* Document structure recognition data
·····
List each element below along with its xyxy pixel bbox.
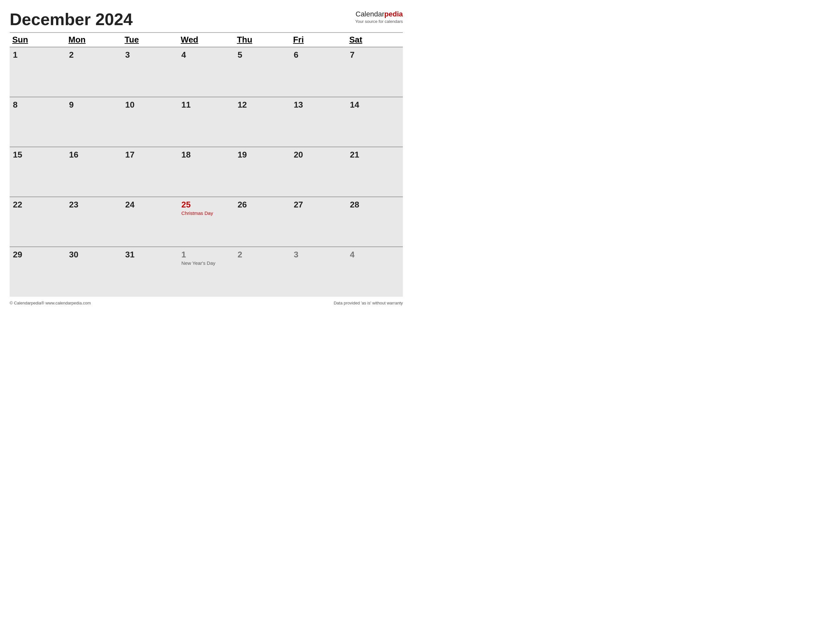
day-number: 3 xyxy=(294,250,343,259)
day-number: 14 xyxy=(350,100,400,110)
calendar-grid: SunMonTueWedThuFriSat 123456789101112131… xyxy=(10,32,403,297)
calendar-cell: 14 xyxy=(347,97,403,147)
day-number: 22 xyxy=(13,200,63,210)
day-number: 2 xyxy=(69,50,119,60)
footer-copyright: © Calendarpedia® www.calendarpedia.com xyxy=(10,301,91,306)
calendar-cell: 23 xyxy=(66,197,122,247)
day-number: 17 xyxy=(125,150,175,160)
day-number: 7 xyxy=(350,50,400,60)
page-header: December 2024 Calendarpedia Your source … xyxy=(10,10,403,29)
calendar-cell: 13 xyxy=(290,97,346,147)
calendar-cell: 2 xyxy=(234,247,290,297)
day-number: 8 xyxy=(13,100,63,110)
dow-header-wed: Wed xyxy=(178,32,234,47)
calendar-cell: 22 xyxy=(10,197,66,247)
dow-header-fri: Fri xyxy=(290,32,346,47)
calendar-cell: 24 xyxy=(122,197,178,247)
calendar-cell: 20 xyxy=(290,147,346,197)
dow-header-thu: Thu xyxy=(234,32,290,47)
calendar-cell: 30 xyxy=(66,247,122,297)
calendar-cell: 29 xyxy=(10,247,66,297)
calendar-cell: 12 xyxy=(234,97,290,147)
calendar-cell: 19 xyxy=(234,147,290,197)
day-number: 4 xyxy=(350,250,400,259)
calendar-cell: 9 xyxy=(66,97,122,147)
brand-pedia: pedia xyxy=(385,10,403,18)
calendar-cell: 10 xyxy=(122,97,178,147)
dow-header-mon: Mon xyxy=(66,32,122,47)
calendar-cell: 17 xyxy=(122,147,178,197)
dow-header-sun: Sun xyxy=(10,32,66,47)
calendar-cell: 26 xyxy=(234,197,290,247)
week-row-1: 1234567 xyxy=(10,47,403,97)
week-row-2: 891011121314 xyxy=(10,97,403,147)
calendar-cell: 18 xyxy=(178,147,234,197)
day-number: 1 xyxy=(13,50,63,60)
brand-calendar: Calendar xyxy=(355,10,384,18)
calendar-cell: 1 xyxy=(10,47,66,97)
holiday-name: New Year's Day xyxy=(181,260,231,266)
calendar-cell: 11 xyxy=(178,97,234,147)
day-number: 16 xyxy=(69,150,119,160)
dow-header-tue: Tue xyxy=(122,32,178,47)
calendar-cell: 28 xyxy=(347,197,403,247)
brand-tagline: Your source for calendars xyxy=(355,19,403,25)
day-number: 4 xyxy=(181,50,231,60)
calendar-cell: 3 xyxy=(122,47,178,97)
day-number: 28 xyxy=(350,200,400,210)
page-footer: © Calendarpedia® www.calendarpedia.com D… xyxy=(10,301,403,306)
day-number: 1 xyxy=(181,250,231,259)
calendar-cell: 6 xyxy=(290,47,346,97)
day-number: 24 xyxy=(125,200,175,210)
day-number: 27 xyxy=(294,200,343,210)
calendar-cell: 3 xyxy=(290,247,346,297)
day-number: 11 xyxy=(181,100,231,110)
day-number: 21 xyxy=(350,150,400,160)
calendar-body: 1234567891011121314151617181920212223242… xyxy=(10,47,403,297)
calendar-cell: 7 xyxy=(347,47,403,97)
day-number: 18 xyxy=(181,150,231,160)
calendar-cell: 25Christmas Day xyxy=(178,197,234,247)
day-number: 2 xyxy=(238,250,287,259)
day-number: 15 xyxy=(13,150,63,160)
footer-disclaimer: Data provided 'as is' without warranty xyxy=(334,301,403,306)
day-number: 26 xyxy=(238,200,287,210)
day-number: 23 xyxy=(69,200,119,210)
days-of-week-row: SunMonTueWedThuFriSat xyxy=(10,32,403,47)
calendar-cell: 27 xyxy=(290,197,346,247)
day-number: 12 xyxy=(238,100,287,110)
day-number: 25 xyxy=(181,200,231,210)
calendar-cell: 15 xyxy=(10,147,66,197)
calendar-cell: 16 xyxy=(66,147,122,197)
week-row-4: 22232425Christmas Day262728 xyxy=(10,197,403,247)
calendar-cell: 4 xyxy=(347,247,403,297)
calendar-cell: 31 xyxy=(122,247,178,297)
day-number: 6 xyxy=(294,50,343,60)
calendar-cell: 1New Year's Day xyxy=(178,247,234,297)
day-number: 3 xyxy=(125,50,175,60)
dow-header-sat: Sat xyxy=(347,32,403,47)
day-number: 19 xyxy=(238,150,287,160)
calendar-cell: 5 xyxy=(234,47,290,97)
day-number: 5 xyxy=(238,50,287,60)
day-number: 13 xyxy=(294,100,343,110)
day-number: 29 xyxy=(13,250,63,259)
day-number: 10 xyxy=(125,100,175,110)
day-number: 20 xyxy=(294,150,343,160)
calendar-cell: 2 xyxy=(66,47,122,97)
day-number: 9 xyxy=(69,100,119,110)
week-row-5: 2930311New Year's Day234 xyxy=(10,247,403,297)
holiday-name: Christmas Day xyxy=(181,210,231,216)
day-number: 31 xyxy=(125,250,175,259)
day-number: 30 xyxy=(69,250,119,259)
month-title: December 2024 xyxy=(10,10,133,29)
calendar-cell: 4 xyxy=(178,47,234,97)
brand-logo: Calendarpedia Your source for calendars xyxy=(355,10,403,24)
week-row-3: 15161718192021 xyxy=(10,147,403,197)
calendar-cell: 21 xyxy=(347,147,403,197)
calendar-cell: 8 xyxy=(10,97,66,147)
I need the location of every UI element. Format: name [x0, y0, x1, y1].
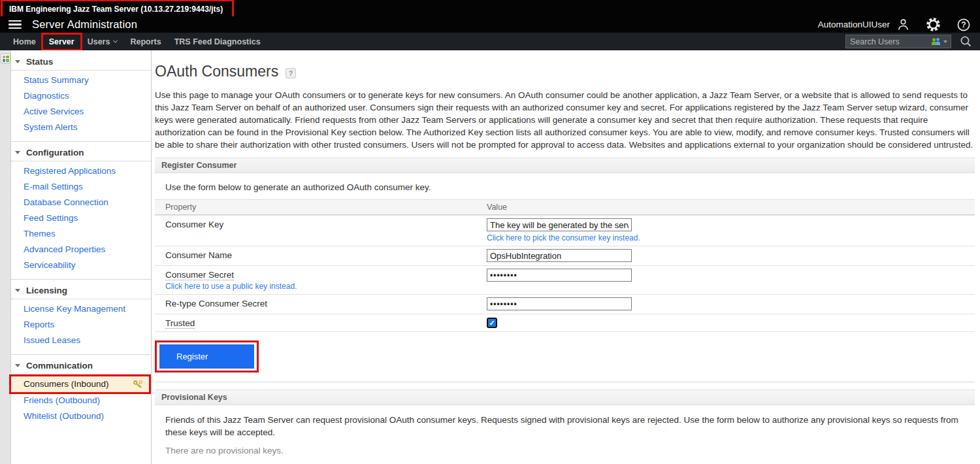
- property-column-header: Property: [155, 200, 487, 214]
- nav-item-reports[interactable]: Reports: [123, 34, 167, 50]
- section-title: Licensing: [26, 286, 67, 295]
- sidebar-item-whitelist-outbound[interactable]: Whitelist (Outbound): [11, 408, 151, 424]
- page-title: OAuth Consumers: [155, 63, 278, 80]
- sidebar-item-system-alerts[interactable]: System Alerts: [11, 120, 151, 135]
- search-icon[interactable]: [960, 35, 972, 50]
- sidebar-section-licensing-header[interactable]: Licensing: [11, 282, 151, 299]
- header-right: AutomationUIUser ?: [818, 16, 971, 33]
- nav-item-home[interactable]: Home: [7, 34, 42, 50]
- app-header: Server Administration AutomationUIUser ?: [0, 16, 980, 33]
- section-title: Communication: [26, 361, 93, 371]
- search-scope-caret-icon[interactable]: [943, 41, 947, 43]
- form-row-retype-secret: Re-type Consumer Secret: [155, 294, 975, 314]
- section-title: Configuration: [26, 148, 84, 157]
- provisional-keys-section-header: Provisional Keys: [155, 389, 975, 405]
- collapse-triangle-icon: [15, 364, 20, 367]
- provisional-keys-description: Friends of this Jazz Team Server can req…: [165, 414, 975, 439]
- form-row-consumer-name: Consumer Name: [155, 246, 975, 265]
- consumer-name-input[interactable]: [487, 249, 632, 262]
- use-public-key-link[interactable]: Click here to use a public key instead.: [165, 282, 297, 291]
- nav-item-users[interactable]: Users: [81, 34, 124, 50]
- checkmark-icon: ✓: [489, 320, 495, 327]
- window-title: IBM Engineering Jazz Team Server (10.13.…: [9, 5, 223, 14]
- collapse-triangle-icon: [15, 151, 20, 154]
- register-consumer-description: Use the form below to generate an author…: [165, 182, 975, 192]
- window-titlebar: IBM Engineering Jazz Team Server (10.13.…: [0, 0, 980, 16]
- sidebar-item-consumers-inbound[interactable]: Consumers (Inbound): [11, 376, 149, 392]
- sidebar-item-themes[interactable]: Themes: [11, 226, 151, 242]
- main-content: OAuth Consumers ? Use this page to manag…: [155, 50, 980, 464]
- sidebar-item-serviceability[interactable]: Serviceability: [11, 257, 151, 273]
- register-consumer-form-table: Property Value Consumer Key Click here t…: [155, 199, 975, 332]
- sidebar-item-email-settings[interactable]: E-mail Settings: [11, 179, 151, 195]
- hamburger-menu-icon[interactable]: [8, 20, 22, 29]
- sidebar-item-license-reports[interactable]: Reports: [11, 317, 151, 333]
- page-help-icon[interactable]: ?: [286, 68, 296, 78]
- svg-text:?: ?: [961, 20, 966, 29]
- sidebar-item-status-summary[interactable]: Status Summary: [11, 73, 151, 88]
- register-button[interactable]: Register: [159, 344, 254, 369]
- retype-consumer-secret-input[interactable]: [487, 297, 632, 310]
- help-icon[interactable]: ?: [956, 18, 971, 32]
- sidebar-item-license-key-management[interactable]: License Key Management: [11, 301, 151, 317]
- sidebar-section-communication: Communication Consumers (Inbound) Friend…: [11, 354, 151, 430]
- current-user-name: AutomationUIUser: [818, 20, 890, 29]
- trusted-label: Trusted: [165, 318, 195, 329]
- sidebar-item-friends-outbound[interactable]: Friends (Outbound): [11, 393, 151, 408]
- keys-icon: [133, 380, 144, 389]
- form-table-header-row: Property Value: [155, 199, 975, 215]
- app-title: Server Administration: [32, 18, 137, 31]
- sidebar-section-communication-header[interactable]: Communication: [11, 357, 151, 374]
- search-users-input[interactable]: [846, 37, 931, 46]
- section-title: Status: [26, 57, 53, 67]
- main-navbar: Home Server Users Reports TRS Feed Diagn…: [0, 33, 980, 50]
- consumer-secret-label: Consumer Secret: [165, 270, 234, 280]
- sidebar-item-registered-applications[interactable]: Registered Applications: [11, 163, 151, 179]
- consumer-secret-input[interactable]: [487, 269, 632, 282]
- sidebar-item-issued-leases[interactable]: Issued Leases: [11, 333, 151, 348]
- consumer-key-label: Consumer Key: [155, 216, 487, 246]
- page-intro-text: Use this page to manage your OAuth consu…: [155, 89, 975, 151]
- form-row-consumer-secret: Consumer Secret Click here to use a publ…: [155, 265, 975, 294]
- form-row-trusted: Trusted ✓: [155, 314, 975, 331]
- sidebar-section-status-header[interactable]: Status: [11, 53, 151, 71]
- sidebar-section-configuration-header[interactable]: Configuration: [11, 144, 151, 161]
- collapse-triangle-icon: [15, 289, 20, 292]
- sidebar-section-configuration: Configuration Registered Applications E-…: [11, 141, 151, 279]
- search-users-box: [845, 35, 951, 48]
- nav-item-server[interactable]: Server: [42, 34, 81, 50]
- sidebar-section-status: Status Status Summary Diagnostics Active…: [11, 53, 151, 141]
- register-consumer-section-header: Register Consumer: [155, 157, 975, 173]
- nav-item-trs-feed-diagnostics[interactable]: TRS Feed Diagnostics: [168, 34, 267, 50]
- annotation-box-register-button: Register: [155, 340, 259, 373]
- consumer-name-label: Consumer Name: [155, 246, 487, 265]
- screen: IBM Engineering Jazz Team Server (10.13.…: [0, 0, 980, 464]
- annotation-box-title: IBM Engineering Jazz Team Server (10.13.…: [1, 0, 234, 18]
- page-title-row: OAuth Consumers ?: [155, 63, 975, 80]
- left-edge-strip: [0, 50, 11, 464]
- sidebar-item-active-services[interactable]: Active Services: [11, 104, 151, 120]
- form-row-consumer-key: Consumer Key Click here to pick the cons…: [155, 215, 975, 246]
- user-filter-icon[interactable]: [931, 37, 941, 46]
- user-profile-icon[interactable]: [896, 18, 910, 31]
- consumer-key-input[interactable]: [487, 218, 632, 231]
- admin-sidebar: Status Status Summary Diagnostics Active…: [11, 50, 152, 464]
- retype-consumer-secret-label: Re-type Consumer Secret: [155, 295, 487, 314]
- sidebar-item-advanced-properties[interactable]: Advanced Properties: [11, 242, 151, 257]
- value-column-header: Value: [487, 200, 975, 214]
- no-provisional-keys-text: There are no provisional keys.: [165, 446, 975, 456]
- app-grid-icon[interactable]: [1, 54, 10, 63]
- section-divider: [155, 382, 975, 382]
- nav-item-users-label: Users: [88, 37, 110, 46]
- sidebar-section-licensing: Licensing License Key Management Reports…: [11, 279, 151, 354]
- sidebar-item-feed-settings[interactable]: Feed Settings: [11, 210, 151, 226]
- trusted-checkbox[interactable]: ✓: [487, 318, 497, 328]
- chevron-down-icon: [113, 39, 118, 43]
- sidebar-item-label: Consumers (Inbound): [24, 380, 109, 389]
- sidebar-item-database-connection[interactable]: Database Connection: [11, 195, 151, 210]
- sidebar-item-diagnostics[interactable]: Diagnostics: [11, 88, 151, 104]
- pick-consumer-key-link[interactable]: Click here to pick the consumer key inst…: [487, 233, 640, 242]
- settings-gear-icon[interactable]: [926, 17, 941, 32]
- collapse-triangle-icon: [15, 60, 20, 63]
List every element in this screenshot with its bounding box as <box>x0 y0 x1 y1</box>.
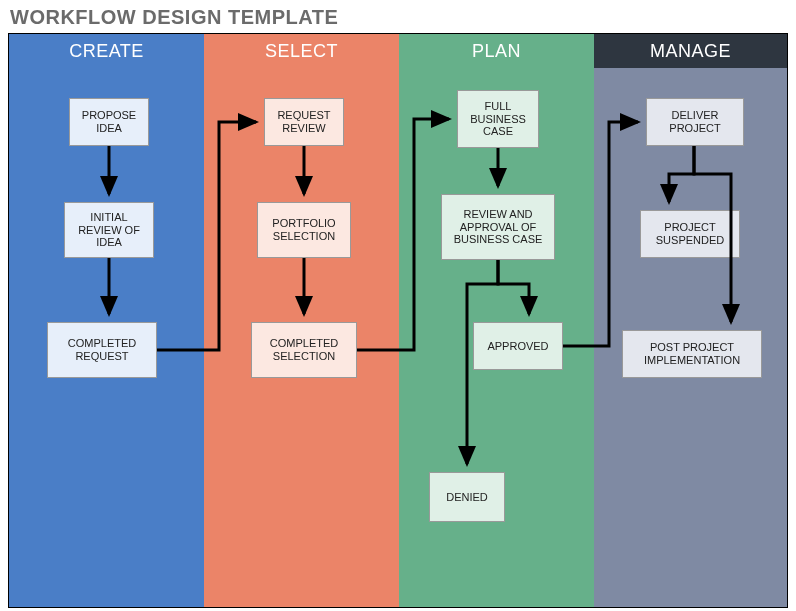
header-plan: PLAN <box>399 34 594 68</box>
column-plan: PLAN FULL BUSINESS CASE REVIEW AND APPRO… <box>399 34 594 607</box>
box-review-approval: REVIEW AND APPROVAL OF BUSINESS CASE <box>441 194 555 260</box>
box-approved: APPROVED <box>473 322 563 370</box>
box-initial-review: INITIAL REVIEW OF IDEA <box>64 202 154 258</box>
box-completed-request: COMPLETED REQUEST <box>47 322 157 378</box>
box-completed-selection: COMPLETED SELECTION <box>251 322 357 378</box>
box-request-review: REQUEST REVIEW <box>264 98 344 146</box>
workflow-template: WORKFLOW DESIGN TEMPLATE CREATE PROPOSE … <box>0 0 796 611</box>
page-title: WORKFLOW DESIGN TEMPLATE <box>10 6 788 29</box>
box-deliver-project: DELIVER PROJECT <box>646 98 744 146</box>
header-create: CREATE <box>9 34 204 68</box>
box-project-suspended: PROJECT SUSPENDED <box>640 210 740 258</box>
column-manage: MANAGE DELIVER PROJECT PROJECT SUSPENDED… <box>594 34 787 607</box>
header-manage: MANAGE <box>594 34 787 68</box>
box-denied: DENIED <box>429 472 505 522</box>
box-post-project-impl: POST PROJECT IMPLEMENTATION <box>622 330 762 378</box>
box-propose-idea: PROPOSE IDEA <box>69 98 149 146</box>
diagram-canvas: CREATE PROPOSE IDEA INITIAL REVIEW OF ID… <box>8 33 788 608</box>
column-select: SELECT REQUEST REVIEW PORTFOLIO SELECTIO… <box>204 34 399 607</box>
header-select: SELECT <box>204 34 399 68</box>
box-portfolio-selection: PORTFOLIO SELECTION <box>257 202 351 258</box>
column-create: CREATE PROPOSE IDEA INITIAL REVIEW OF ID… <box>9 34 204 607</box>
box-full-business-case: FULL BUSINESS CASE <box>457 90 539 148</box>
·····
* Task description
Total the lines in the records above that contain the string "Management". Write only that total.

* Task solution
2